L’assemblée prépare deux activités qui figurent parmi les plus reconnaissables des « fêtes galantes », dont Watteau a contribué à fixer la nomenclature iconographique au début du XVIIIe siècle (Valenciennes, 2004) : une collation (on dresse une table à droite) et un colin-maillard (un jeune homme dont on bande les yeux enlace la taille d’une jeune fille). À l’avant-poste et à la marge de ces pratiques d’une sociabilité raffinée, baigné dans un même rayon de lumière nonobstant, un petit groupe détonne par la brusquerie de son attitude. Un jeune homme s’est rué pour embrasser une jeune femme qui tente d’esquiver l’étreinte en se blottissant dans le giron d’une autre jeune fille à droite. Milam (2006) a ainsi opposé deux types de comportements amoureux : celui plus « pulsionnel » de l’assaillant du premier plan et celui plus élaboré et canalisé socialement des joueurs de colin maillard. On trouve de manière récurrente de telles oppositions dans les tableaux de Watteau où une réflexion sur le raffinement du comportement amoureux et social semble induite (Vidal, 1992). Dans les années 1760, la pratique des jeux de dehors, comme le colinmaillard, est réhabilitée auprès de l’élite sociale qui en apprécie les connotations « galantes » et aristocratiques renvoyant au Grand Siècle. En effet, Louis XIII et les précieuses ont pratiqué le colin-maillard (Milam, 2006, p. 34-35). Cette connotation semble confortée sur le tableau de Fragonard par certains vêtements « espagnols », notamment celui de la jeune femme à droite au tout premier plan.

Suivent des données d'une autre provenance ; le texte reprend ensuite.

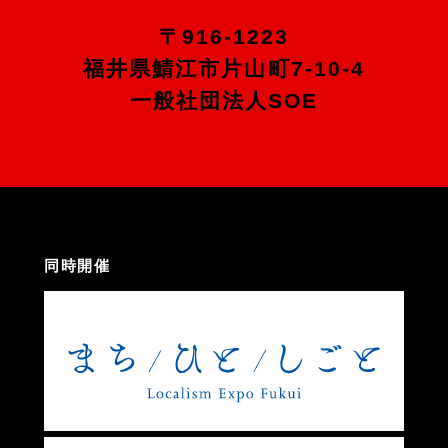
〒916-1223
福井県鯖江市片山町7-10-4
一般社団法人SOE
同時開催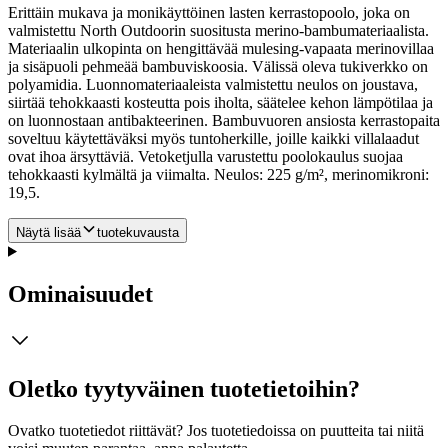
Erittäin mukava ja monikäyttöinen lasten kerrastopoolo, joka on
valmistettu North Outdoorin suositusta merino-bambumateriaalista.
Materiaalin ulkopinta on hengittävää mulesing-vapaata merinovillaa
ja sisäpuoli pehmeää bambuviskoosia. Välissä oleva tukiverkko on
polyamidia. Luonnomateriaaleista valmistettu neulos on joustava,
siirtää tehokkaasti kosteutta pois iholta, säätelee kehon lämpötilaa ja
on luonnostaan antibakteerinen.
Bambuvuoren ansiosta kerrastopaita
soveltuu käytettäväksi myös tuntoherkille, joille kaikki villalaadut
ovat ihoa ärsyttäviä. Vetoketjulla varustettu poolokaulus suojaa
tehokkaasti kylmältä ja viimalta. Neulos: 225 g/m², merinomikroni:
19,5.
Näytä lisää
tuotekuvausta
Ominaisuudet
Oletko tyytyväinen tuotetietoihin?
Ovatko tuotetiedot riittävät? Jos tuotetiedoissa on puutteita tai niitä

Pierre Rosenberg (1987-1988, p. 355) a souligné la familiarité de ce tableau non seulement avec les thématiques mais aussi avec l’esthétique de Watteau (chromatisme raffiné et assourdi, fusion des figures dans le paysage, fondu des formes).

(détail)
En plein renouveau de l’éthique galante, la vogue est grande pour les tableaux de Watteau dans les années 1760-1770 où certains atteignent des prix importants dans les ventes publiques (Michel, 2010, p. 248). Les occasions abondent pour Fragonard d’approfondir sa connaissance de l’oeuvre de son devancier. Le Colin-Maillard lui doit sans doute une part de sa poésie et de son mystère. Un dernier point demeure non élucidé. Lors de son passage en vente en avril 1778, le tableau est décrit comme dépeignant les « environs de Meudon ». Aucun site précis, à notre connaissance, n’a été identifié. S’agit-il du château royal de Meudon dont on sait que le beau parc classique est à l’abandon au xviiie siècle (Piganiol de la Force, VI, p. 57-66) ? Il est fort probable que Fragonard n’a pas souhaité dépeindre un site précis mais il a pu évoquer un de ces grands parcs défraîchis, témoins d’une splendeur passée. Remarquons seulement que Meudon figure sur la géographie des « fêtes galantes » des abords de Paris au tournant du XVIIIe siècle établie par François Moureau (Moureau, 2004) et participe alors d’une certaine mythologie nostalgique de l’univers galant.